Bei universitären Aufnahmeverfahren kann vor allem das umfangreiche Stoffgebiet, das es zu lernen gilt, einschüchternd wirken. Doch das große Pensum zielt darauf ab, dich auf die Lernmengen des Studiums vorzubereiten. Bewahre also Ruhe und teil dir den Stoff gut ein, bitte eventuell eine Fachlehrkraft an deiner Schule um Hilfe.
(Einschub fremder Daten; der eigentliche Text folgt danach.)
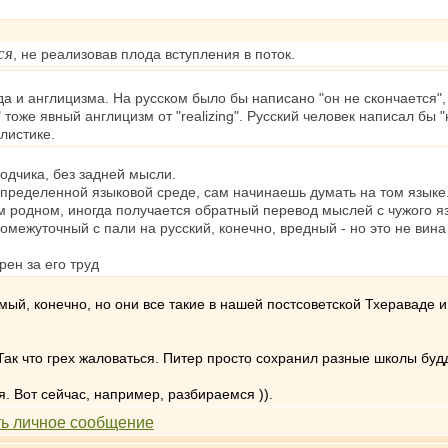
ся
, не реализовав плода вступления в поток.
да и англицизма. На русском было бы написано "он не скончается", 
" тоже явный англицизм от "realizing". Русский человек написал бы 
илистике.
водчика, без задней мысли.
определенной языковой среде, сам начинаешь думать на том языке
м родном, иногда получается обратный перевод мыслей с чужого я
омежуточный с пали на русский, конечно, вредный - но это не вина
рен за его труд
ый, конечно, но они все такие в нашей постсоветской Тхераваде и 
 Так что грех жаловаться. Питер просто сохранил разные школы бу
ся. Вот сейчас, например, разбираемся )).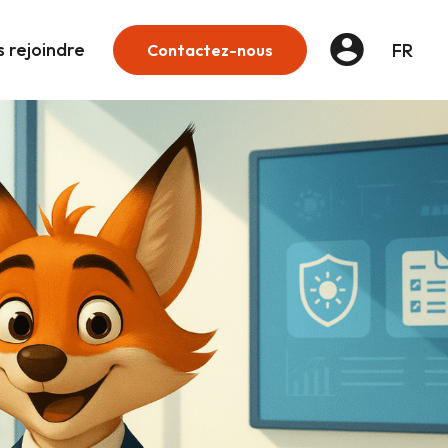
 rejoindre
FR
Contactez-nous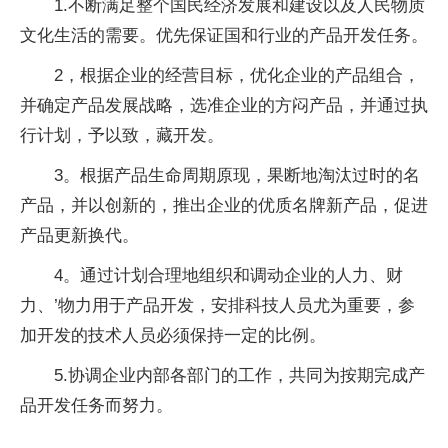
1.不断满足整个国民经济发展和建设以及人民物质
文化生活的需要。优先保证国和行业的产品开发任务。
2，根据企业的经营目标，优化企业的产品组合，
并确定产品发展战略，选准企业的方闷产品，并通过执
行计划，予以致，藏开发。
3。根据产品生命周期原现，果断地淘汰过时的名
产品，并以创新的，推出企业的优质名牌新产品，促进
产品更新换代。
4。通过计划合理地组织和调动企业的人力、财
力、’物力用于产品开发，安排科技人员尤为重要，参
加开发的技术人员必须保持一定的比例。
5.协调企业内部各部门的工作，共同为按期完成产
品开发任务而努力。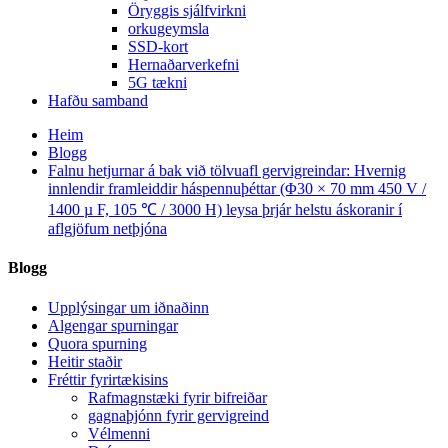
Öryggis sjálfvirkni
orkugeymsla
SSD-kort
Hernaðarverkefni
5G tækni
Hafðu samband
Heim
Blogg
Falnu hetjurnar á bak við tölvuafl gervigreindar: Hvernig
innlendir framleiddir háspennuþéttar (Φ30 × 70 mm 450 V /
1400 µ F, 105 ℃ / 3000 H) leysa þrjár helstu áskoranir í
aflgjöfum netþjóna
Blogg
Upplýsingar um iðnaðinn
Algengar spurningar
Quora spurning
Heitir staðir
Fréttir fyrirtækisins
Rafmagnstæki fyrir bifreiðar
gagnaþjónn fyrir gervigreind
Vélmenni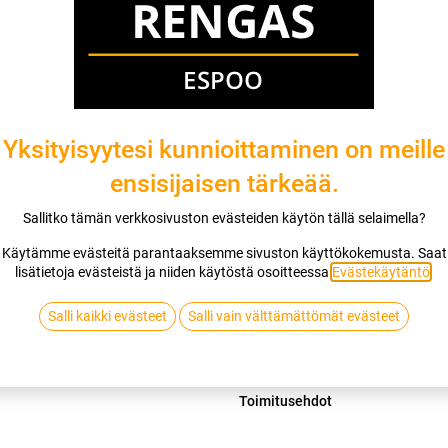
Mikäli valitset asennuksen, pääset va
1
X 175/55R20 85Q NANKANG NA-1
EI ASENNUSTA
Yksityisyytesi kunnioittaminen on meille
ensisijaisen tärkeää.
Lis
Sallitko tämän verkkosivuston evästeiden käytön tällä selaimella?
Vertaa
Lisää toivelis
Käytämme evästeitä parantaaksemme sivuston käyttökokemusta. Saat
lisätietoja evästeistä ja niiden käytöstä osoitteessa
Evästekäytäntö
.
NANKANG
Salli kaikki evästeet
Salli vain välttämättömät evästeet
Jaa
Toimitusehdot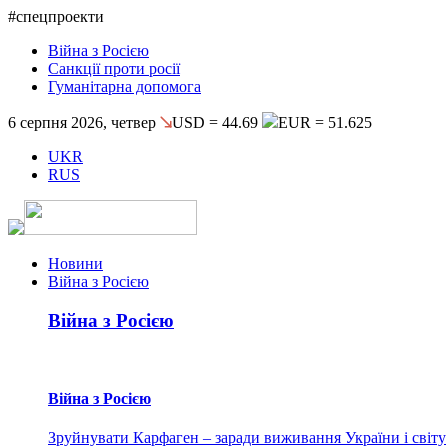
#спецпроекти
Війна з Росією
Санкції проти росії
Гуманітарна допомога
6 серпня 2026, четвер
USD = 44.69
EUR = 51.625
UKR
RUS
Новини
Війна з Росією
Війна з Росією
Війна з Росією
Зруйнувати Карфаген – заради виживання України і світу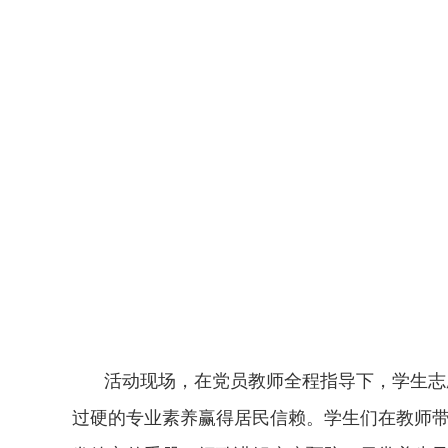
活动现场，在党员教师全程指导下，学生志
过硬的专业素养赢得居民信赖。学生们在教师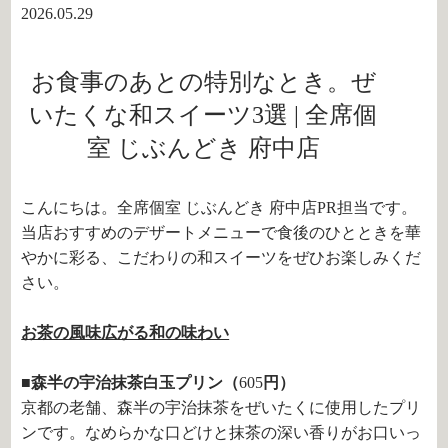
2026.05.29
お食事のあとの特別なとき。ぜ
いたくな和スイーツ3選 | 全席個
室 じぶんどき 府中店
こんにちは。全席個室 じぶんどき 府中店PR担当です。
当店おすすめのデザートメニューで食後のひとときを華
やかに彩る、こだわりの和スイーツをぜひお楽しみくだ
さい。
お茶の風味広がる和の味わい
■森半の宇治抹茶白玉プリン（
605
円）
京都の老舗、森半の宇治抹茶をぜいたくに使用したプリ
ンです。なめらかな口どけと抹茶の深い香りがお口いっ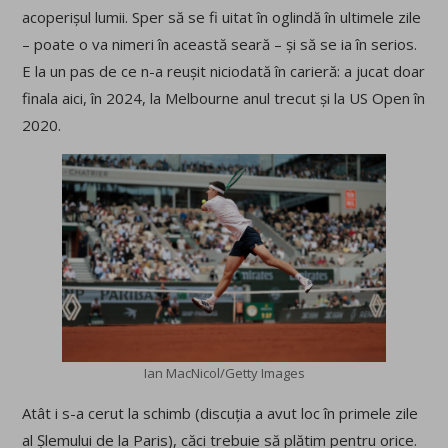
acoperișul lumii. Sper să se fi uitat în oglindă în ultimele zile
– poate o va nimeri în această seară – și să se ia în serios.
E la un pas de ce n-a reușit niciodată în carieră: a jucat doar
finala aici, în 2024, la Melbourne anul trecut și la US Open în
2020.
Ian MacNicol/Getty Images
Atât i s-a cerut la schimb (discuția a avut loc în primele zile
al Șlemului de la Paris), căci trebuie să plătim pentru orice.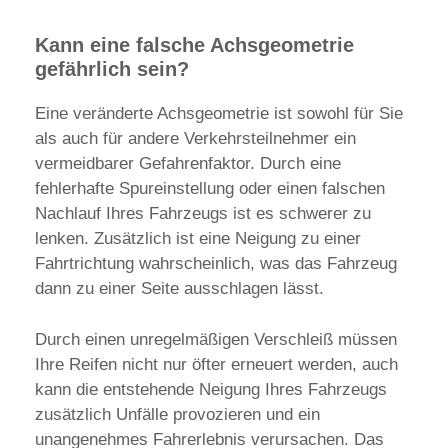
Kann eine falsche Achsgeometrie
gefährlich sein?
Eine veränderte Achsgeometrie ist sowohl für Sie
als auch für andere Verkehrsteilnehmer ein
vermeidbarer Gefahrenfaktor. Durch eine
fehlerhafte Spureinstellung oder einen falschen
Nachlauf Ihres Fahrzeugs ist es schwerer zu
lenken. Zusätzlich ist eine Neigung zu einer
Fahrtrichtung wahrscheinlich, was das Fahrzeug
dann zu einer Seite ausschlagen lässt.
Durch einen unregelmäßigen Verschleiß müssen
Ihre Reifen nicht nur öfter erneuert werden, auch
kann die entstehende Neigung Ihres Fahrzeugs
zusätzlich Unfälle provozieren und ein
unangenehmes Fahrerlebnis verursachen. Das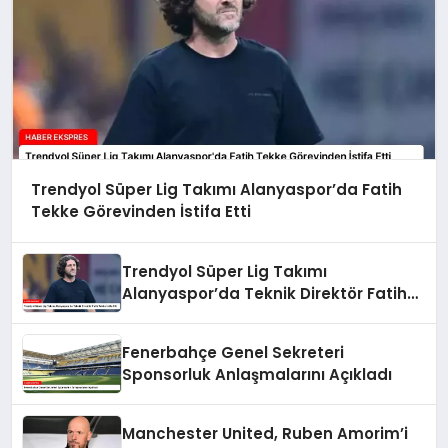
Trendyol Süper Lig Takımı Alanyaspor’da Fatih
Tekke Görevinden İstifa Etti
Trendyol Süper Lig Takımı
Alanyaspor’da Teknik Direktör Fatih
Tekke İstifa Etti
Fenerbahçe Genel Sekreteri
Sponsorluk Anlaşmalarını Açıkladı
Manchester United, Ruben Amorim’i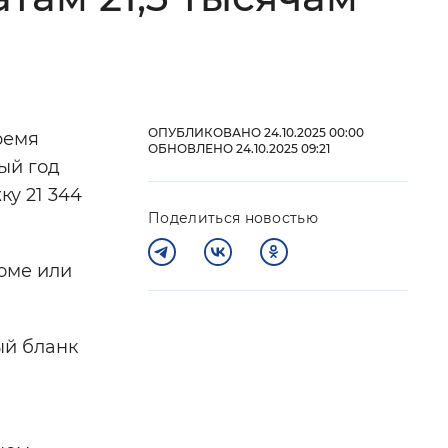
 фон
ОПУБЛИКОВАНО 24.10.2025 00:00
ремя
ОБНОВЛЕНО 24.10.2025 09:21
ый год
ку 21 344
Поделиться новостью
оме или
Закрыть
ый бланк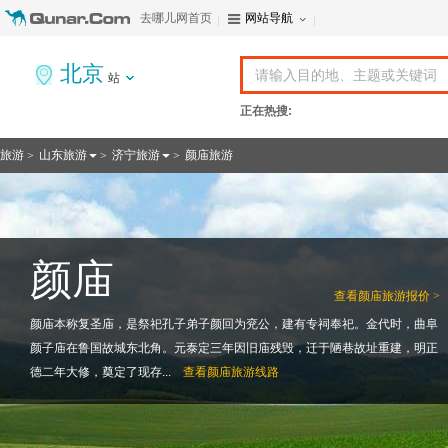
去哪儿网首页
网站导航
北京
站
正在热搜:
旅游
山东旅游
济宁旅游
颜庙旅游
>
>
>
颜庙
查看
颜庙旅游报价 >
颜庙本称复圣庙，是祭祀孔子弟子颜回为兖公，建有专祠奉祀。金代时，曲阜
颜子庙在鲁国故城东北角。元泰定三年因旧庙残毁，迁于陋巷故址重建，明正
德二年大修，奠定了现存...
查看
颜庙旅游线路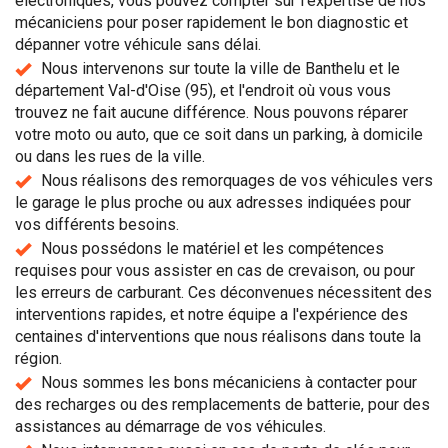
électroniques, vous pouvez compter sur l'expertise de nos
mécaniciens pour poser rapidement le bon diagnostic et
dépanner votre véhicule sans délai.
Nous intervenons sur toute la ville de Banthelu et le
département Val-d'Oise (95), et l'endroit où vous vous
trouvez ne fait aucune différence. Nous pouvons réparer
votre moto ou auto, que ce soit dans un parking, à domicile
ou dans les rues de la ville.
Nous réalisons des remorquages de vos véhicules vers
le garage le plus proche ou aux adresses indiquées pour
vos différents besoins.
Nous possédons le matériel et les compétences
requises pour vous assister en cas de crevaison, ou pour
les erreurs de carburant. Ces déconvenues nécessitent des
interventions rapides, et notre équipe a l'expérience des
centaines d'interventions que nous réalisons dans toute la
région.
Nous sommes les bons mécaniciens à contacter pour
des recharges ou des remplacements de batterie, pour des
assistances au démarrage de vos véhicules.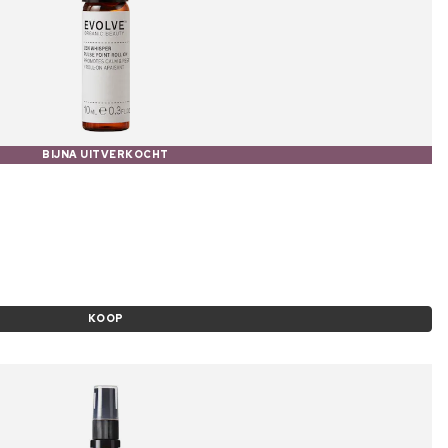
BIJNA UITVERKOCHT
KOOP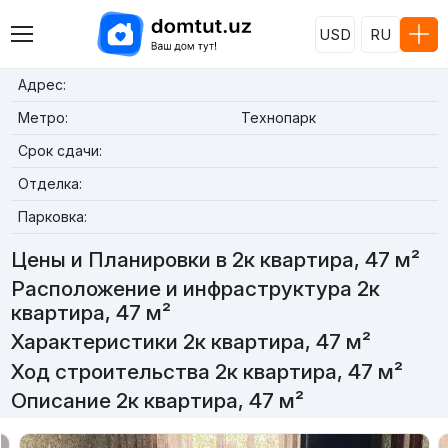
USD
RU
Адрес:
Метро:
Технопарк
Срок сдачи:
Отделка:
Парковка:
Цены и Планировки в 2к квартира, 47 м²
Расположение и инфраструктура 2к
квартира, 47 м²
Характеристики 2к квартира, 47 м²
Ход строительства 2к квартира, 47 м²
Описание 2к квартира, 47 м²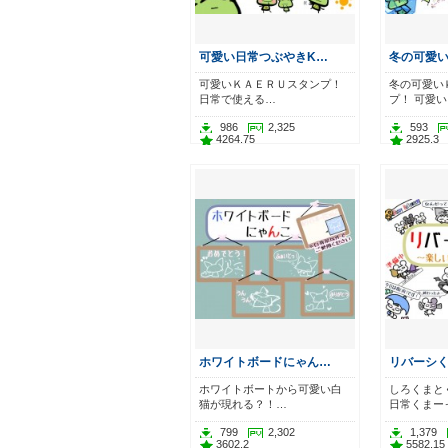
可愛い日常つぶやきK…
冬の可愛
可愛いＫＡＥＲＵスタンプ！
冬の可愛い
日常で使える…
プ！ 可愛
986
2,325
593
4264.75
2925.3
ホワイトボードにゃん…
リバーシ
ホワイトボートから可愛い白
しろくまと
猫が現れる？！…
日常くまー
799
2,302
1,379
3602.2
5582.15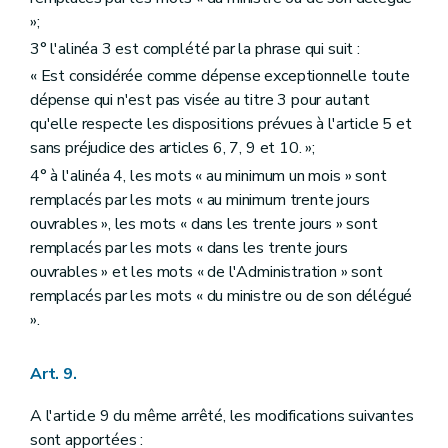
»;
3° l'alinéa 3 est complété par la phrase qui suit :
« Est considérée comme dépense exceptionnelle toute
dépense qui n'est pas visée au titre 3 pour autant
qu'elle respecte les dispositions prévues à l'article 5 et
sans préjudice des articles 6, 7, 9 et 10. »;
4° à l'alinéa 4, les mots « au minimum un mois » sont
remplacés par les mots « au minimum trente jours
ouvrables », les mots « dans les trente jours » sont
remplacés par les mots « dans les trente jours
ouvrables » et les mots « de l'Administration » sont
remplacés par les mots « du ministre ou de son délégué
».
Art. 9.
A l'article 9 du même arrêté, les modifications suivantes
sont apportées :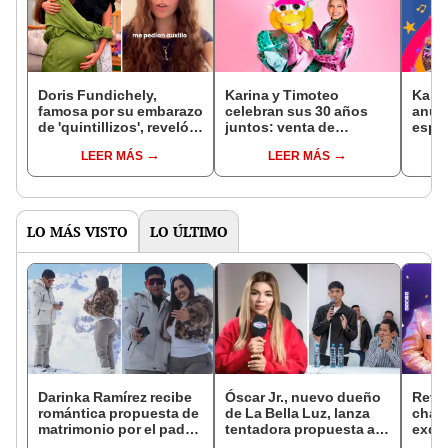
Doris Fundichely,
Karina y Timoteo
Karin
famosa por su embarazo
celebran sus 30 años
anun
de 'quintillizos', reveló
juntos: venta de
espec
qué es lo más duro de
entradas en teleticket y
sus 3
LEER MÁS
LEER MÁS
ser madre primeriza: "No
precio para el show
lo logré"
infantil en Megaplaza
LO MÁS VISTO
LO ÚLTIMO
Darinka Ramírez recibe
Óscar Jr., nuevo dueño
Reve
romántica propuesta de
de La Bella Luz, lanza
chat
matrimonio por el padre
tentadora propuesta a
exdir
de su hija: "Entre
Naldy Saldaña tras
Luz 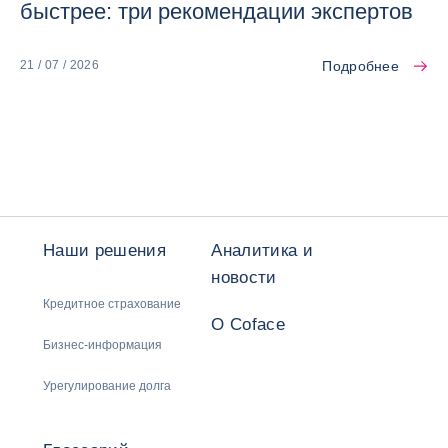
быстрее: три рекомендации экспертов
Подробнее
21 / 07 / 2026
Наши решения
Аналитика и
новости
Кредитное страхование
О Coface
Бизнес-информация
Урегулирование долга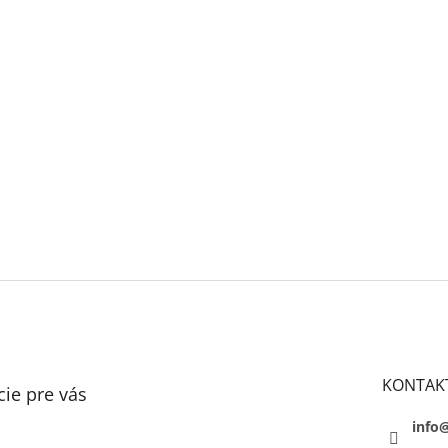
KONTAK
ie pre vás
info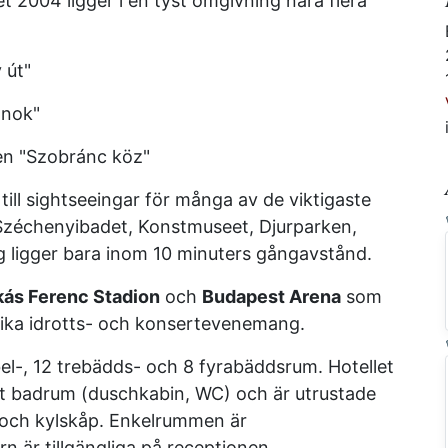
t 2004 ligger i en tyst omgivning nära flera
 út"
onok"
sen "Szobránc köz"
ill sightseeingar för många av de viktigaste
Széchenyibadet, Konstmuseet, Djurparken,
g ligger bara inom 10 minuters gångavstånd.
ás Ferenc Stadion
och
Budapest Arena
som
olika idrotts- och konsertevenemang.
el-, 12 trebädds- och 8 fyrabäddsrum. Hotellet
et badrum (duschkabin, WC) och är utrustade
a och kylskåp. Enkelrummen är
rn är tillgängliga på receptionen.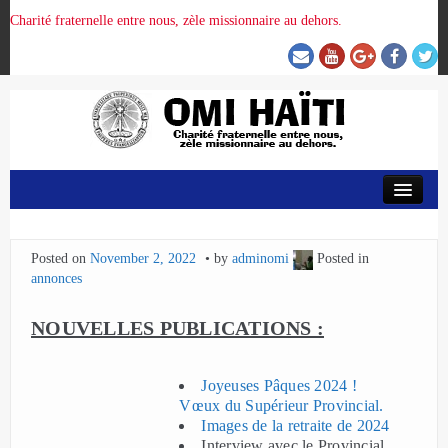
Charité fraternelle entre nous, zèle missionnaire au dehors.
ACCUEIL
Posted on
November 2, 2022
by
adminomi
Posted in
ORGANISATION DE LA PROVINCE
annonces
PRÉSENCE OMI
NOUVELLES PUBLICATIONS :
CRUNITEHC
Joyeuses Pâques 2024 !
Vœux du Supérieur Provincial.
Images de la retraite de 2024
NOUS CONTACTER
Interview avec le Provincial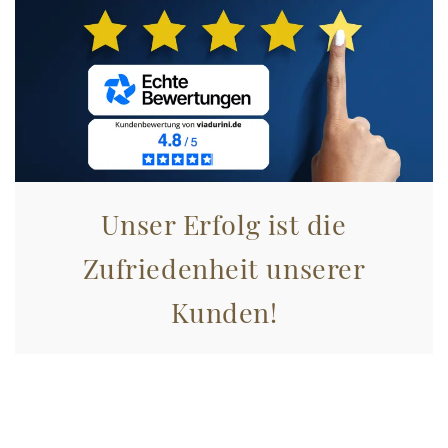
Unser Erfolg ist die
Zufriedenheit unserer
Kunden!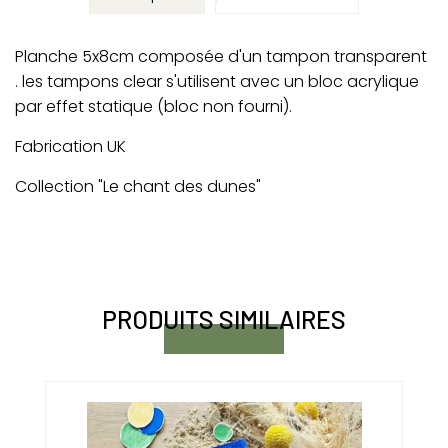
Planche 5x8cm composée d'un tampon transparent
. les tampons clear s'utilisent avec un bloc acrylique
par effet statique (bloc non fourni).
Fabrication UK
Collection "Le chant des dunes"
PRODUITS SIMILAIRES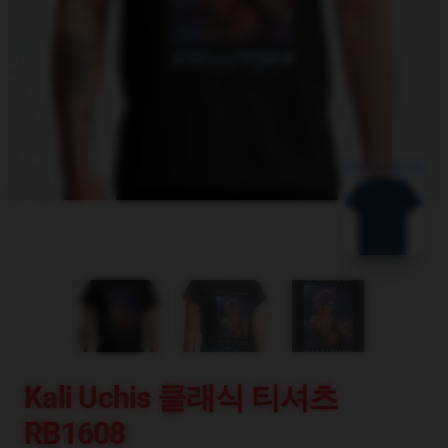
blank template
Kali Uchis 클래식 티셔츠
RB1608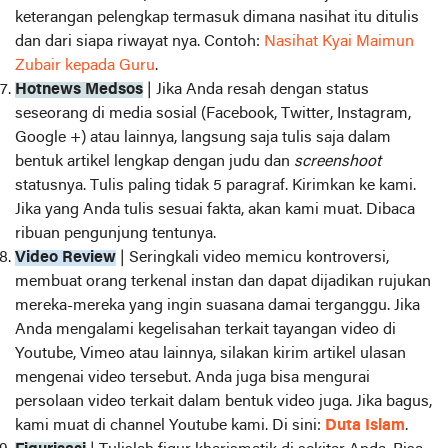
keterangan pelengkap termasuk dimana nasihat itu ditulis
dan dari siapa riwayat nya. Contoh:
Nasihat Kyai Maimun
Zubair kepada Guru
.
Hotnews Medsos
| Jika Anda resah dengan status
seseorang di media sosial (Facebook, Twitter, Instagram,
Google +) atau lainnya, langsung saja tulis saja dalam
bentuk artikel lengkap dengan judu dan
screenshoot
statusnya. Tulis paling tidak 5 paragraf. Kirimkan ke kami.
Jika yang Anda tulis sesuai fakta, akan kami muat. Dibaca
ribuan pengunjung tentunya.
Video Review
| Seringkali video memicu kontroversi,
membuat orang terkenal instan dan dapat dijadikan rujukan
mereka-mereka yang ingin suasana damai terganggu. Jika
Anda mengalami kegelisahan terkait tayangan video di
Youtube, Vimeo atau lainnya, silakan kirim artikel ulasan
mengenai video tersebut. Anda juga bisa mengurai
persolaan video terkait dalam bentuk video juga. Jika bagus,
kami muat di channel Youtube kami. Di sini:
Duta Islam
.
An FHs hat die Aufnahmeprüfung oft große Ähnlichkeit mit Intelligenztests. Die Aufgabenstellungen können anfangs verwirrend und ungewohnt sein, es gibt jedoch zahllose Testtrainer, mit deren Hilfe du dich auf genau vorbereiten kannst.

AUFNAHMETESTS

WO WERDEN AUFNAHMETESTS GEMACHT?

Vor einem FH-Studium erwartet dich ein (meist mehrstufiger) Aufnahmetest und auch einige Universitätsstudiengänge sind mittlerweile zugangsbeschränkt. Dort finden die Prüfungen aber nur statt, wenn mehr Anmeldungen als Studienplätze eintrudeln. Es kann also sein, dass dir diese Hürde erspart bleibt.

ACHTUNG! ANMELDEFRIST

Vor allem bei Studien, die an einen Aufnahmetest geknüpft sind, ist es wichtig, sich rechtzeitig anzumelden. Über die Anmeldefristen solltest du dich rechtzeitig informieren. An den FHs ist die Deadline meist im April oder Mai erreicht, während man an den Universitäten oft bis Juni oder Juli Zeit hat. Trotzdem solltest du dich früh informieren, um Zeit für die Vorbereitung zu haben. Außerdem wichtig: An Universitäten kann eine Testgebühr anfallen.

ABLAUF

Die meisten Aufnahmeprüfungen werden am Computer absolviert. Dieser wird vor Ort bereitgestellt. Manchmal verlässt man sich aber auch noch auf Papier und Stift. Handschriftliche Notizen sind jedenfalls erlaubt. Beachte die Instruktionen und Hinweise der Testleitung und gib einfach dein Bestes!

UND WENN ES NICHT KLAPPT?

Nur den Kopf nicht hängen lassen! Jedes Jahr bewerben sich hunderte, wenn nicht sogar tausende Studierende für einen Platz in dem Studiengang, den auch du dir gewünscht hättest. Wenn das Fach dich wirklich begeistert, versuche im nächsten Jahr noch einmal dein Glück! Es gibt viele Möglichkeiten, das „Gap Year“ zu überbrücken und du hast damit ausreichend Zeit, dich noch besser vorzubereiten.